Carlo Ratti at the World Economic Forum in 2016 (Photo: Faruk Pinjo © World Economic Forum, via Flickr)
The integration of other disciplines outside of architecture into an architecture exhibition is not surprising given that, in addition to being a practicing architect, Ratti, who was trained as an architect and engineer, directs MIT's Senseable City Lab, a research group that investigates how digital devices impact urban living, and he is responsible for numerous inventions, including Scribit, a whiteboard-writing robot. But given the outsized role of buildings in the contribution to global carbon emissions, Ratti gives architecture prominence over other fields, contending that “architecture [is] among the main culprits in the degradation of our planet.”
Sounding more than midly sci-fi, the exhibition “will cast architects in the role of ‘mutagens’ stimulating natural evolutionary processes and sending them off in new directions” to create “design proposals and many other experiments, exploring a definition of ‘intelligence’ as an ability to adapt to the environment with limited resources, knowledge, or power.” Ratti foresees that some of the ideas generated by the theme “are destined to fail, [but] others may point us toward redemption.”
With recent Biennales foregrounding, among other things, building fundamentals (Rem Koolhaas in 2014), socially engaged projects (Alejandro Aravena in 2016), and the overlooked contributions of Africa and the African diaspora (Lesley Lokko in 2023), Intelligens promises to be the most tech-heavy and science-inflected architecture exhibition in Venice since Kurt W. Forster's Metamorph in 2004 and Aaron Betsky's Out There: Architecture Beyond Building in 2008.
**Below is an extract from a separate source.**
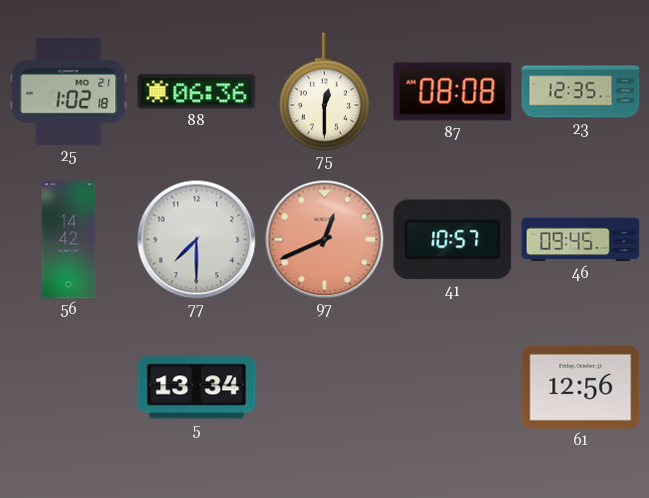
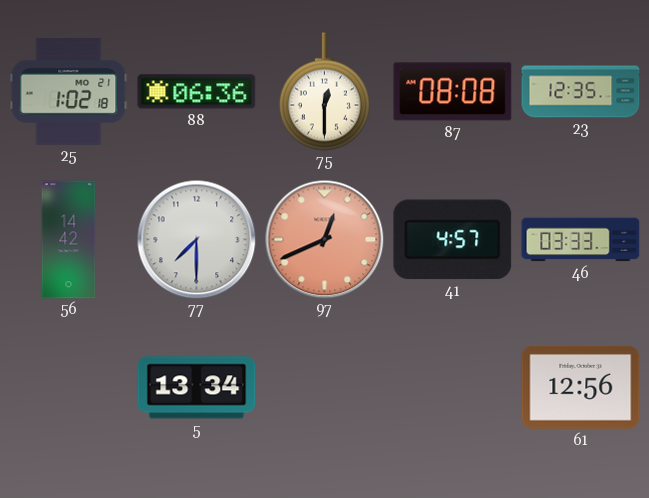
41: 10:57 -> 4:57
46: 09:45 -> 03:33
The announcement of the title/theme also defines the “four methodological pillars” that Ratti's exhibition are founded on. Most surprising, at least to this writer, is the closing of the large Central Pavilion in the Giardini for renovation, a situation that will force the display of contributions to happen elsewhere, be it on the Biennale grounds or across Vencie. The four pillars, per yesterday's announcement:
- Transdisciplinarity: architectural projects will be collaborations between multiple professionals, with the objective of advancing scientific knowledge whenever possible.
- Living Lab: as the Central Pavilion at the Giardini will be under renovation in 2025, it will be replaced by a number of special projects that will leverage Venice and the outdoor areas of the Biennale Exhibition venues as a Living Lab, merging interacting forms of intelligence.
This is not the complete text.